Court Opinion

ID: 8878203
Source: CourtListenerOpinion
Date Created: 2022-11-26 19:45:31.261027+00
Date Added: 2024-06-11T17:06:29.304234
License: Public Domain

CUMMINGS, Circuit Judge.
In this diversity action, Dovenmuehle, Inc., a Chicago-based mortgage banking *942concern, sued K-Way Associates, a New York limited partnership, and four general partners to recover a 1% service fee and various expenditures. After a bench trial, the District Court entered detailed findings of fact and conclusions of law in plaintiff’s favor and dismissed defendants’ counterclaim. We agree with this disposition.
The findings, reflecting the record, reveal these facts: Prior to March 1963, defendants planned to erect two shopping centers in Arizona. They had acquired Hayden Plaza East in Tempe and had obtained an option to purchase Hayden Plaza West in Phoenix. They also had entered into a lease with Woolco, F. W. Woolworth Company’s leasing corporation, providing for Woolco and Woolworth to be a major tenant of both shopping centers.
On March 1, 1963, defendants applied to Dovenmuehle for mortgage financing. These loan applications were for $4,800,-000. The applications provided a 1% service fee for Dovenmuehle, 1% if defendants did not perform, and a 1 % good faith deposit. The applications were subject to Dovenmuehle’s ability to arrange a $500,000 loan to K-Way for the purchase of Hayden Plaza West and for construction at Hayden Plaza East. These applications were not approved by Dovenmuehle in the space provided. The approval line on each application read:
“Assigned W.J.H. [William J. Hoppe] Approved (1) * * * (2) * * * ”

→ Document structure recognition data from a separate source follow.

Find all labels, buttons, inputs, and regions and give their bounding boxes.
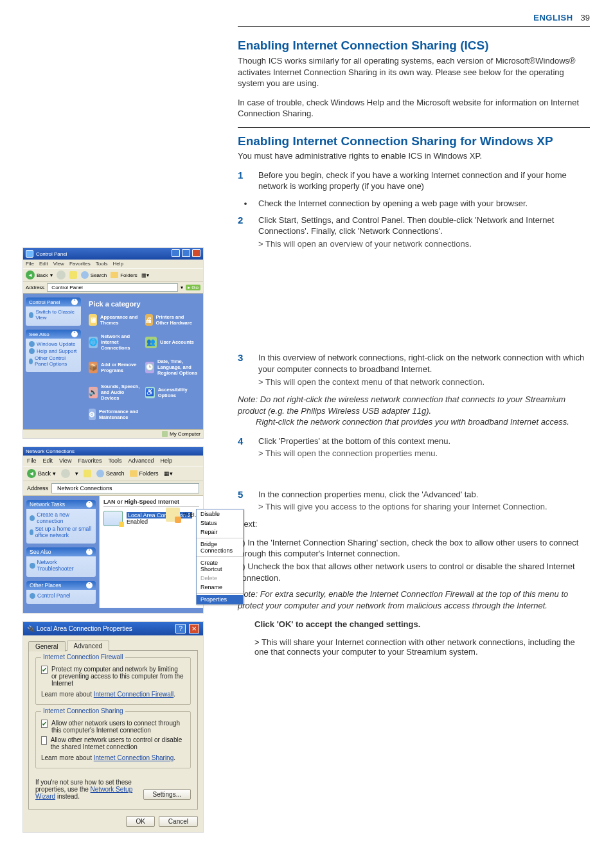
forward-button[interactable]: [57, 270, 66, 279]
cat-network[interactable]: 🌐Network and Internet Connections: [89, 333, 141, 351]
views-icon[interactable]: ▦▾: [141, 272, 149, 278]
step-2-result: > This will open an overview of your net…: [258, 238, 590, 250]
link-network-troubleshooter[interactable]: Network Troubleshooter: [30, 559, 93, 572]
menu-help[interactable]: Help: [112, 261, 123, 267]
checkbox-allow-control[interactable]: [41, 736, 47, 745]
link-windows-update[interactable]: Windows Update: [29, 341, 78, 347]
cp-title: Control Panel: [36, 251, 67, 257]
ctx-rename[interactable]: Rename: [197, 583, 243, 592]
link-control-panel[interactable]: Control Panel: [30, 592, 93, 599]
link-firewall[interactable]: Internet Connection Firewall: [94, 691, 174, 698]
collapse-icon[interactable]: ˄: [86, 582, 93, 589]
cat-add-remove[interactable]: 📦Add or Remove Programs: [89, 359, 141, 376]
cat-printers[interactable]: 🖨Printers and Other Hardware: [145, 314, 198, 326]
ctx-bridge[interactable]: Bridge Connections: [197, 540, 243, 555]
step-2-text: Click Start, Settings, and Control Panel…: [258, 215, 554, 236]
views-icon[interactable]: ▦▾: [164, 470, 173, 477]
collapse-icon[interactable]: ˄: [71, 331, 78, 337]
menu-file[interactable]: File: [26, 261, 34, 267]
menu-favorites[interactable]: Favorites: [78, 457, 102, 464]
settings-button[interactable]: Settings...: [143, 789, 191, 800]
cat-sounds[interactable]: 🔊Sounds, Speech, and Audio Devices: [89, 384, 141, 401]
cancel-button[interactable]: Cancel: [159, 816, 198, 827]
cp-app-icon: [26, 250, 33, 258]
learn-more-ics-pre: Learn more about: [41, 754, 94, 761]
collapse-icon[interactable]: ˄: [86, 501, 93, 508]
tab-advanced[interactable]: Advanced: [67, 641, 109, 651]
menu-view[interactable]: View: [53, 261, 64, 267]
go-button[interactable]: ▸ Go: [186, 285, 200, 290]
screenshot-network-connections: Network Connections File Edit View Favor…: [23, 447, 203, 613]
folders-button[interactable]: Folders: [130, 470, 159, 477]
checkbox-allow-connect[interactable]: ✔: [41, 720, 48, 728]
wizard-item[interactable]: IP EI...: [166, 508, 199, 522]
ctx-delete: Delete: [197, 574, 243, 583]
collapse-icon[interactable]: ˄: [71, 299, 78, 305]
folders-button[interactable]: Folders: [111, 272, 138, 278]
status-icon: [162, 431, 168, 437]
search-button[interactable]: Search: [96, 470, 125, 477]
section1-p1: Though ICS works similarly for all opera…: [238, 55, 590, 89]
cat-performance[interactable]: ⚙Performance and Maintenance: [89, 409, 141, 420]
menu-edit[interactable]: Edit: [43, 457, 53, 464]
link-other-cp-options[interactable]: Other Control Panel Options: [29, 355, 78, 367]
link-help-support[interactable]: Help and Support: [29, 348, 78, 354]
address-value: Network Connections: [57, 485, 112, 492]
next-heading: Next:: [238, 519, 590, 529]
up-icon[interactable]: [69, 271, 77, 279]
address-dropdown-icon[interactable]: ▾: [181, 285, 183, 290]
header-language: ENGLISH: [533, 13, 573, 22]
menu-tools[interactable]: Tools: [108, 457, 121, 464]
menu-help[interactable]: Help: [160, 457, 172, 464]
maximize-icon[interactable]: [182, 249, 190, 257]
note-1a: Note: Do not right-click the wireless ne…: [238, 394, 565, 416]
menu-advanced[interactable]: Advanced: [128, 457, 154, 464]
minimize-icon[interactable]: [172, 249, 180, 257]
step-5-result: > This will give you access to the optio…: [258, 501, 590, 513]
ctx-properties[interactable]: Properties: [197, 595, 243, 604]
search-button[interactable]: Search: [81, 271, 107, 279]
close-icon[interactable]: [192, 249, 200, 257]
help-icon[interactable]: ?: [175, 624, 186, 633]
menu-view[interactable]: View: [59, 457, 71, 464]
header-page-number: 39: [581, 13, 590, 22]
forward-button[interactable]: [61, 469, 70, 478]
ctx-status[interactable]: Status: [197, 518, 243, 527]
menu-edit[interactable]: Edit: [39, 261, 48, 267]
window-buttons: [171, 249, 200, 258]
learn-more-firewall-pre: Learn more about: [41, 691, 94, 698]
link-setup-home-network[interactable]: Set up a home or small office network: [30, 526, 93, 538]
ctx-shortcut[interactable]: Create Shortcut: [197, 558, 243, 574]
step-4-text: Click 'Properties' at the bottom of this…: [258, 436, 450, 446]
up-icon[interactable]: [84, 470, 91, 477]
checkbox-firewall[interactable]: ✔: [41, 666, 48, 674]
address-field[interactable]: Control Panel: [47, 283, 178, 292]
menu-tools[interactable]: Tools: [96, 261, 108, 267]
cp-pane2-title: See Also: [29, 332, 49, 337]
link-ics[interactable]: Internet Connection Sharing: [94, 754, 174, 761]
cat-appearance[interactable]: 🖥Appearance and Themes: [89, 314, 141, 326]
close-icon[interactable]: ✕: [189, 624, 199, 633]
ctx-disable[interactable]: Disable: [197, 509, 243, 518]
cat-users[interactable]: 👥User Accounts: [145, 333, 198, 351]
cat-accessibility[interactable]: ♿Accessibility Options: [145, 384, 198, 401]
switch-classic-view[interactable]: Switch to Classic View: [29, 309, 78, 321]
section1-title: Enabling Internet Connection Sharing (IC…: [238, 39, 590, 53]
link-create-connection[interactable]: Create a new connection: [30, 511, 93, 524]
step-3-text: In this overview of network connections,…: [258, 353, 584, 374]
address-label: Address: [27, 485, 48, 492]
group-firewall: Internet Connection Firewall: [41, 653, 125, 660]
tab-general[interactable]: General: [28, 641, 66, 651]
cat-date-time[interactable]: 🕒Date, Time, Language, and Regional Opti…: [145, 359, 198, 376]
back-button[interactable]: ◄Back ▾: [27, 469, 56, 478]
collapse-icon[interactable]: ˄: [86, 549, 93, 555]
ok-button[interactable]: OK: [126, 816, 154, 827]
menu-favorites[interactable]: Favorites: [69, 261, 91, 267]
address-field[interactable]: Network Connections: [51, 483, 199, 493]
wizard-icon: [166, 508, 180, 522]
foot-text-2: instead.: [55, 793, 80, 800]
back-button[interactable]: ◄Back ▾: [26, 270, 53, 279]
ctx-repair[interactable]: Repair: [197, 527, 243, 536]
menu-file[interactable]: File: [27, 457, 37, 464]
step-5: 5 In the connection properties menu, cli…: [238, 489, 590, 513]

In March and April or May 1963, defendants borrowed a total of $500,000 from the First National Bank of Albuquerque, New Mexico, to purchase Hayden Plaza West and to commence construction on Hayden Plaza East.
On April 23, 1963, defendants applied to New York Life Insurance Company for loans on these two properties in the total amount of $4,700,000. The applications provided that the defendants would pay New York Life 1% of the amount of the loans if defendants should not accept a commitment issued by New York Life. These applications were endorsed by Dovenmuehle as broker but were not approved by New York Life. Dovenmuehle is a correspondent of New York Life. From time to time, Doven-muehle tenders proposed loans to New York Life for their acceptance. After New York Life purchases loans, Doven-muehle services them for a fee paid by New York Life.
On May 31, 1963, Dovenmuehle obtained a commitment from New York Life to advance a first mortgage loan of $3,525,000 (or, alternatively, $4,400,000 on additional conditions) on the two Arizona shopping centers. One of the conditions of the commitment was that K-Way must first obtain certain leases in both centers. The commitment required Dovenmuehle to deposit a $22,200 check and a $22,200 note payable to New York Life to serve as liquidated damages in the event of default. May 1, 1964, was the expiration date of this commitment.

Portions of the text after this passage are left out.